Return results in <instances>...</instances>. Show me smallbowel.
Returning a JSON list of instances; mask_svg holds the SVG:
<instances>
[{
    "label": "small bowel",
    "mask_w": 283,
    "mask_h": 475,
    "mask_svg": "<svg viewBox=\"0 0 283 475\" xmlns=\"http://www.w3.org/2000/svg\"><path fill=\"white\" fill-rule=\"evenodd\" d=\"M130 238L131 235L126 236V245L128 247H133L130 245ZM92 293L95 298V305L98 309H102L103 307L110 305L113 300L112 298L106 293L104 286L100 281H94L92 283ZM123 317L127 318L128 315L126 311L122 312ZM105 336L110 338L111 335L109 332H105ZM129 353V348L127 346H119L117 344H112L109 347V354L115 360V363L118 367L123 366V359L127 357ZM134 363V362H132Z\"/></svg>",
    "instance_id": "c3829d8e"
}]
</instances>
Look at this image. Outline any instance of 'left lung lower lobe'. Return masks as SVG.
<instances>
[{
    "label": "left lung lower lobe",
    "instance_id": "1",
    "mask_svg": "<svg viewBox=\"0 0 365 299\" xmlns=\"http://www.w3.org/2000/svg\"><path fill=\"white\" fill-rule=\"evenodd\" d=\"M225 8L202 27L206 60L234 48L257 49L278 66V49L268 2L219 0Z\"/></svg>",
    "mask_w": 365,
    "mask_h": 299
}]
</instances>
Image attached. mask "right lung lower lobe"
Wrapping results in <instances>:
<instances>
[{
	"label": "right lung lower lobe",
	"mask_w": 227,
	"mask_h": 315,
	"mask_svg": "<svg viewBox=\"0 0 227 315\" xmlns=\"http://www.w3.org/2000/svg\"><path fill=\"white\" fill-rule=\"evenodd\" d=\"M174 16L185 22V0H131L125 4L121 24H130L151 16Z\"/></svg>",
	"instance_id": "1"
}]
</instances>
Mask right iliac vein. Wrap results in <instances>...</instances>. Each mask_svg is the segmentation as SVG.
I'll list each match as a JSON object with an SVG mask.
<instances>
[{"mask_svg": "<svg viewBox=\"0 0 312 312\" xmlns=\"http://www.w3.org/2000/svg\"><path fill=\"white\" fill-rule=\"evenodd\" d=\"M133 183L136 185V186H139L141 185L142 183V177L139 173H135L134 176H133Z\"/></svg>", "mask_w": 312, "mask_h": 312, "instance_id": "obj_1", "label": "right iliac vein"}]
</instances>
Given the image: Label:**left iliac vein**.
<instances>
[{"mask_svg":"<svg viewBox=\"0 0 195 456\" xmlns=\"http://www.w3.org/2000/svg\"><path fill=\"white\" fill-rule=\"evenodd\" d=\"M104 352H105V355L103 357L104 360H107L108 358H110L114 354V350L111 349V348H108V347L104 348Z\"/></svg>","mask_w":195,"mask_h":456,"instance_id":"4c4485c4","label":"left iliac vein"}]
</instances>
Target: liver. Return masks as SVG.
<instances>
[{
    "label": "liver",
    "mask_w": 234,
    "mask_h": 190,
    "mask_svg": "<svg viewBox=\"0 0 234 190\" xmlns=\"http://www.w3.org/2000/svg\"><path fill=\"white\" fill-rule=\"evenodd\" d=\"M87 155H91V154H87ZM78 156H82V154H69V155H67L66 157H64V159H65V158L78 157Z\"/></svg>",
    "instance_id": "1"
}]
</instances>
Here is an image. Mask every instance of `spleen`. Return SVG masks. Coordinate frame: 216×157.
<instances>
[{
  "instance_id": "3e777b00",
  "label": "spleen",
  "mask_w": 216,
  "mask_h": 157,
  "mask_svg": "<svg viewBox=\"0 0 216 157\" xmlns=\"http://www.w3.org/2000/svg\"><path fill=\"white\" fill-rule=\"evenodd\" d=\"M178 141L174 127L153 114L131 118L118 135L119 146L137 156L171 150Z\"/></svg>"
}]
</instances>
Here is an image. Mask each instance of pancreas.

================

● Work instructions
For this exercise, please copy exactly the lines from the one holding "Here is an image. Mask every" through the end of the records, the first and last included.

● Your solution
Here is an image. Mask every instance of `spleen`. Return SVG masks. Coordinate frame: 216×157.
<instances>
[{
  "instance_id": "3e777b00",
  "label": "spleen",
  "mask_w": 216,
  "mask_h": 157,
  "mask_svg": "<svg viewBox=\"0 0 216 157\" xmlns=\"http://www.w3.org/2000/svg\"><path fill=\"white\" fill-rule=\"evenodd\" d=\"M178 141L174 127L153 114L131 118L118 135L119 146L137 156L171 150Z\"/></svg>"
}]
</instances>
Here is an image. Mask each instance of pancreas.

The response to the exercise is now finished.